ABOUT THIS EXERCISE
Go through each line of the records below and count those with the word "puede"; give only the total.

RECORDS TO USE
--

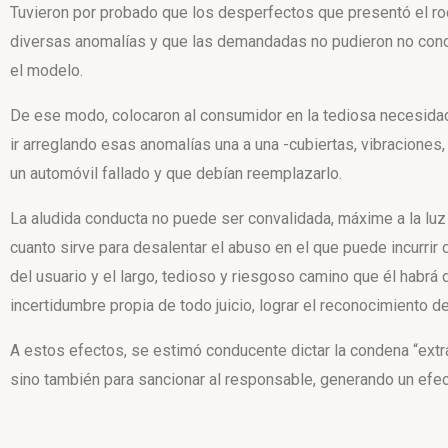
Tuvieron por probado que los desperfectos que presentó el ro
diversas anomalías y que las demandadas
no pudieron no con
el modelo.
De ese modo, colocaron al consumidor en la tediosa necesidad d
ir arreglando esas anomalías una a una -cubiertas, vibraciones
un automóvil fallado y que debían reemplazarlo.
La aludida conducta no puede ser convalidada, máxime a la luz 
cuanto sirve para desalentar el abuso en el que puede incurrir q
del usuario y el largo, tedioso y riesgoso camino que él
habrá d
incertidumbre propia
de todo juicio, lograr el reconocimiento d
A estos efectos, se estimó conducente dictar la condena “extr
sino también para sancionar al responsable, generando un efec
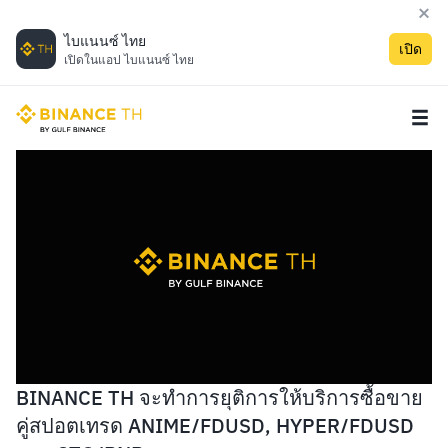
ไบแนนซ์ ไทย
เปิด
เปิดในแอป ไบแนนซ์ ไทย
BINANCE TH จะทำการยุติการให้บริการซื้อขาย
คู่สปอตเทรด ANIME/FDUSD, HYPER/FDUSD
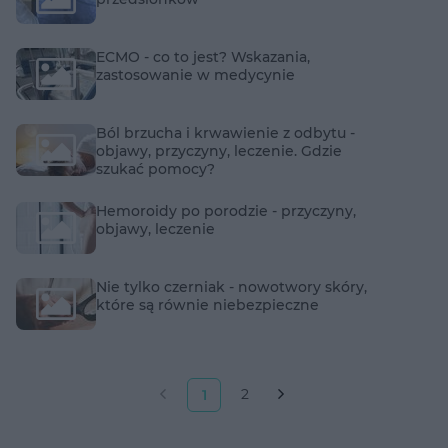
ECMO - co to jest? Wskazania,
zastosowanie w medycynie
Ból brzucha i krwawienie z odbytu -
objawy, przyczyny, leczenie. Gdzie
szukać pomocy?
Hemoroidy po porodzie - przyczyny,
objawy, leczenie
Nie tylko czerniak - nowotwory skóry,
które są równie niebezpieczne
2
1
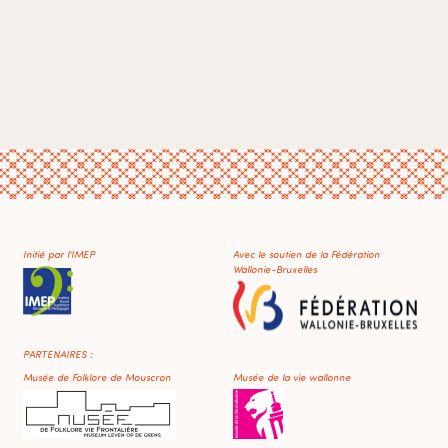
Initié par l'IMEP
Avec le soutien de la Fédération
Wallonie-Bruxelles
PARTENAIRES :
Musée de Folklore de Mouscron
Musée de la vie wallonne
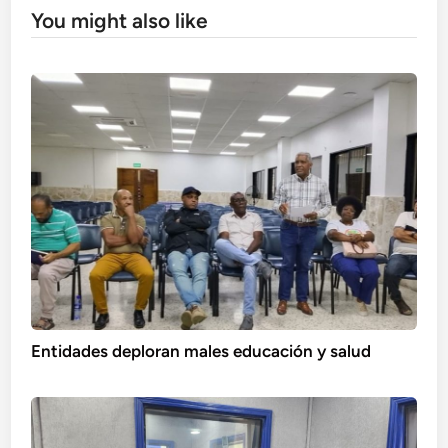
You might also like
Entidades deploran males educación y salud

--

SOLUTION
2